Beneficiaries who are dually eligible for Medicare and Medicaid often experience difficulties accessing durable medical equipment (DME), such as wheelchairs, in a timely manner. Whether Medicare or Medicaid covers a specific item may be unclear. Medicaid usually is the “payer of last resort,” which means that DME suppliers generally must obtain a Medicare denial before Medicaid will pay.  For higher cost items, waiting for a Medicare denial can create an access problem, especially for lower-income beneficiaries.

To address this issue, some states, such as Illinois, California, and Connecticut, have developed procedures for provisional prior authorization from Medicaid for such items. States may supplement these procedures by posting lists of DME items that Medicare consistently denies as noncovered, and allow DME suppliers to bill Medicaid directly for these items without first billing Medicare. This can make it more likely that suppliers will provide DME to dually eligible beneficiaries in a timely way, with less confusion and uncertainty about who will pay and when.

DME in Managed Care

The Integrated Care Resource Center (ICRC) reviewed these issues and offered some potential solutions in an April 2014 technical assistance brief Improving Coordination of Home Health Services and Durable Medical Equipment for Medicare-Medicaid Enrollees in the Financial Alignment Initiative. This brief outlined the problems dually eligible beneficiaries sometimes face in accessing home health and DME items and services in the fee-for-service (FFS) system. It then described some solutions that are possible in the capitated managed care environment of the financial alignment demonstrations, where a single entity is responsible for the coordination and payment of these overlapping benefits.

DME in Fee-for-Service

In an FFS environment, states can take several approaches to facilitate access to DME for dually eligible beneficiaries. Several approaches were described by the federal Center for Medicaid and CHIP Services in a January 2017 Informational Bulletin Strategies to Support Dual Eligible Beneficiaries’ Access to Durable Medical Equipment, Prosthetics, Orthotics, and Supplies.2 Under one strategy, some state Medicaid agencies grant provisional prior approval to DME items.
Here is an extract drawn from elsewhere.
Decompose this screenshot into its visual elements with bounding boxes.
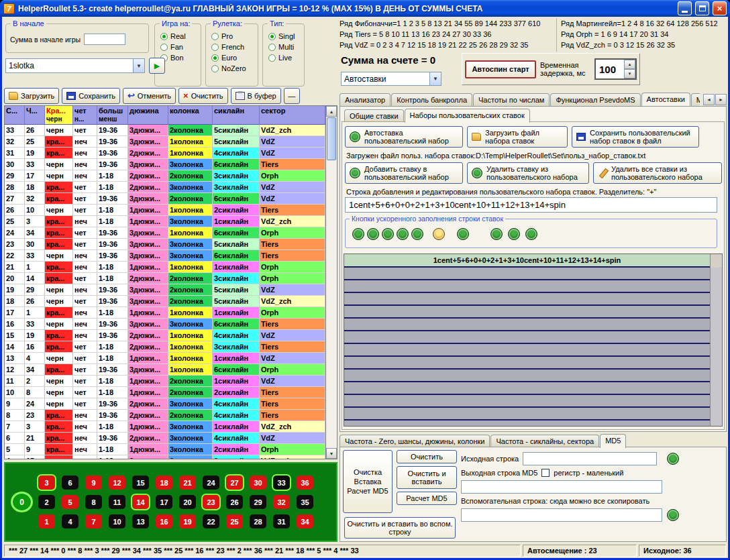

This still requires the supplier to obtain a Medicare denial or a non-affirmed Medicare prior authorization request as the case may be before submitting a claim for Medicaid payment. This would give a supplier some assurance that payment would be made by either Medicare or Medicaid at some point (assuming the item is medically necessary), which could facilitate more timely access for dually eligible beneficiaries.

Provisional Prior Authorization

ICRC searched for examples of states that have implemented provisional prior authorization (PA) policies, supported by lists of DME that Medicare generally does not cover. Fourteen states – Alaska, California, Connecticut, Georgia, Idaho, Illinois, Indiana, Kansas, Minnesota, Nevada, New York, Ohio, Oregon, and Utah – all appear to authorize suppliers to bill Medicaid directly for DME items that Medicare generally does not cover. In order to get a better understanding of how states implement this approach, ICRC interviewed Medicaid staff in California, Connecticut, and Illinois about their state’s specific billing policies and reviewed material available in relevant public documents and on each state’s web site.

Integrated Care Resource Center (ICRC)

The Integrated Care Resource Center is a national initiative of the Centers for Medicare & Medicaid Services Medicare-Medicaid Coordination Office to help states improve the quality and cost-effectiveness of care for dually eligible beneficiaries. The state technical assistance activities provided by the Integrated Care Resource Center are coordinated by Mathematica Policy Research and the Center for Health Care Strategies.